Flossing is an important oral health habit that promotes a healthy mouth and body. Yet, only 30 percent of Americans floss daily, despite the health benefits. Many people are surprised to learn that poor oral health is linked to the development of oral cancer despite studies that show people who practice good oral health habits are less likely to develop oral cancer.
Oral cancer causes
In a study presented at the 2019 American Academy for Cancer Research (AACR) meeting, researchers compared the behaviors of individuals who developed oral cancer and those who did not. They saw that people who visited the dentist at least once a year and flossed daily had a lower chance of developing oral cancer.
According to the research, individuals who “went to the dentist less than once a year had nearly twice the risk of developing non-HPV oral cancer than those who went once a year or more.” Additionally, individuals who didn’t floss daily “had over twice the risk of developing non-HPV oral cancer than those who flossed more.”
What is oral cancer?
Oral cancer is a type of cancer that affects your mouth and the areas surrounding it.
Oral cancer can affect your:
More than 90 percent of oral cancer is caused by the cells of the throat and mouth mutating or altering. Cell mutation, or changes in the cells in our mouths, can be caused by:
- HPV (Human Papillomavirus)
- Sun exposure
- Weakened immunity
- Alcohol consumption
- Tobacco consumption
Signs and symptoms of oral cancer
Symptoms of oral cancer include:
- A lip or mouth sore that isn’t healing
- White or reddish patches inside the mouth
- New growth or lump in the mouth
- Difficulty or pain when swallowing
- Loose teeth
- Mouth or ear pain
Dental visits can help catch oral cancer before it develops into something more harmful. Your dentist is going to be your first line of defense when it comes to preventing oral cancer. Tell them about any problems you have when chewing, swallowing, speaking, or moving your tongue and jaw. Additionally, quit smoking (or don’t start) and drink alcohol in moderation. Smokeless tobacco products can also increase your risk of oral cancer. If you have symptoms that persist for more than two weeks, you should visit your dentist and/or doctor.

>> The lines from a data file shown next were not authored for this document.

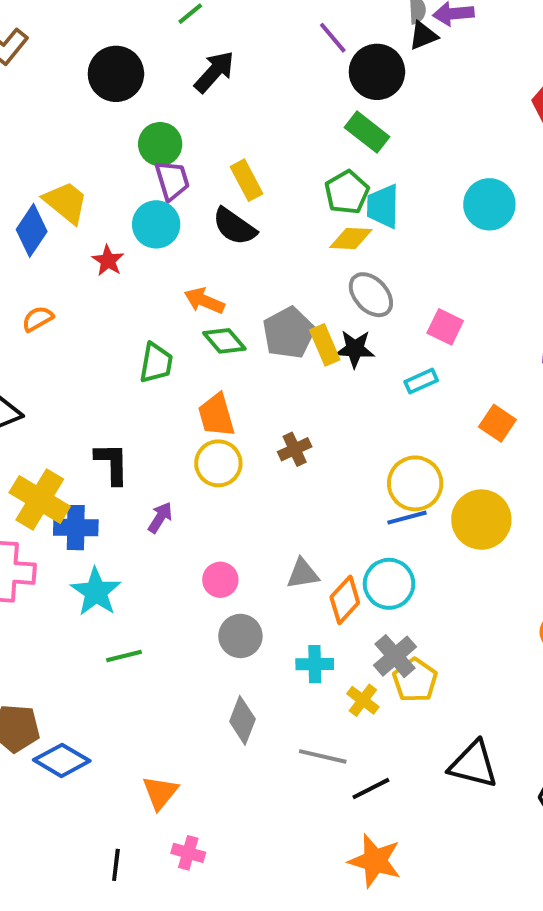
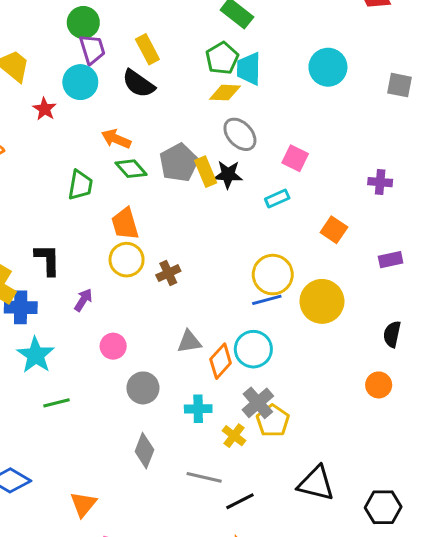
brown cross: (295, 449) -> (168, 273), moved
pink circle: (220, 580) -> (113, 346), moved

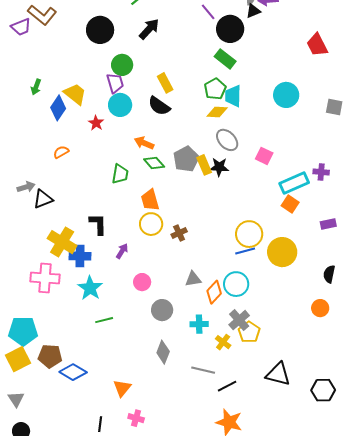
purple trapezoid: (92, 49) -> (115, 83), moved
cyan rectangle: (277, 198) -> (294, 183), moved, size x1.8

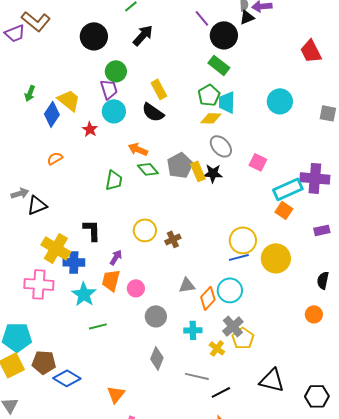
purple cross: (321, 172) -> (315, 178), size x1.8
orange trapezoid: (150, 200) -> (111, 280), moved, turned 30

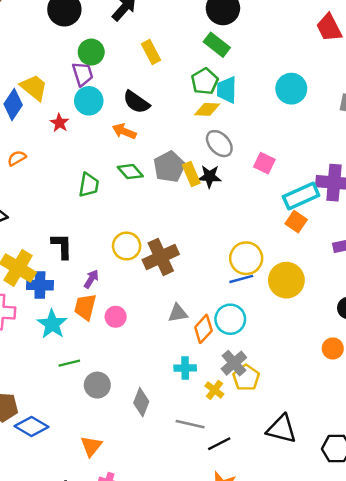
yellow rectangle: (159, 89) -> (151, 52), moved
orange arrow: (138, 149) -> (124, 131), moved
brown cross: (173, 239) -> (161, 257), size x1.8
gray circle: (156, 316) -> (97, 385), moved

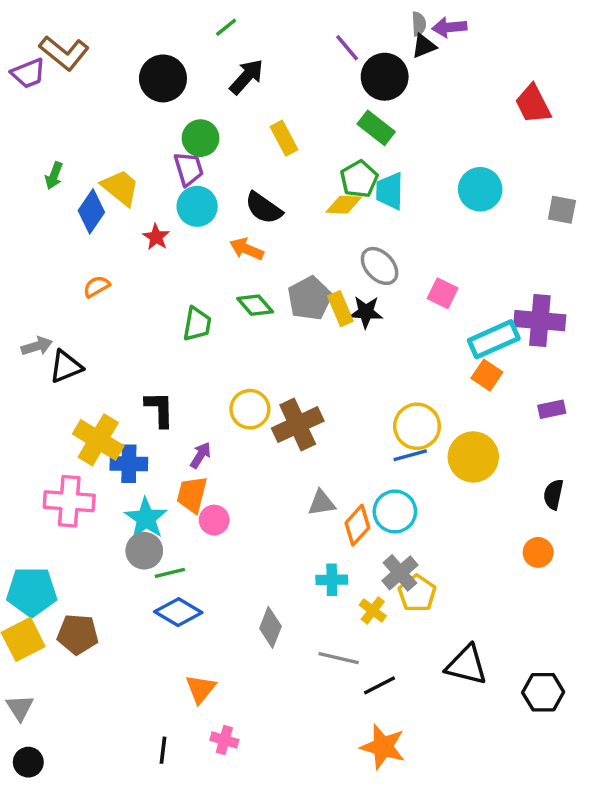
yellow diamond: (207, 109) -> (344, 205), moved
pink circle: (116, 317) -> (214, 520), moved
gray circle: (97, 385) -> (144, 551), moved
blue diamond: (31, 427) -> (178, 612), moved

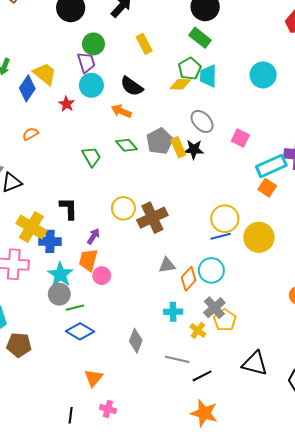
green trapezoid: (197, 324) -> (91, 157), turned -40

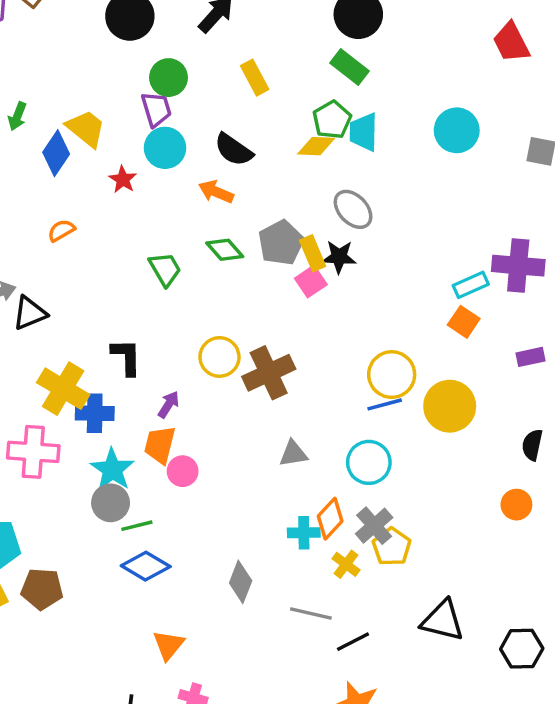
pink square: (240, 138) -> (311, 281), moved, turned 30
cyan rectangle: (271, 166) -> (471, 285), size x0.7
orange diamond: (189, 279) -> (330, 519), moved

What to do if you have oral cancer
Your dentist cares about more than your oral health. They care about your overall well-being, too. If they see a warning sign of oral cancer, they may have you return after a few weeks to reassess. They may also take a biopsy to confirm a diagnosis. Your dentist will likely refer you to another dentist or physician for a second opinion. Talk to your dentist about any questions you have during the process. To find a dentist in your area, click here.
Start flossing now
It’s never too late to start taking care of your oral health. Initially, you may experience sensitivity or bleeding during flossing, which is normal. When we don’t perform the right oral hygiene practices, plaque builds up between our teeth and gums. This plaque is made up of cavity-causing bacteria that irritate the tissue of our mouth. When we floss and brush well, we remove the plaque that has been living there. The disruption of this plaque can cause bleeding. If the bleeding doesn’t stop over time, tell your dentist.
Flossing and seeing your dentist regularly is not only good for your teeth, but they can also help save your life!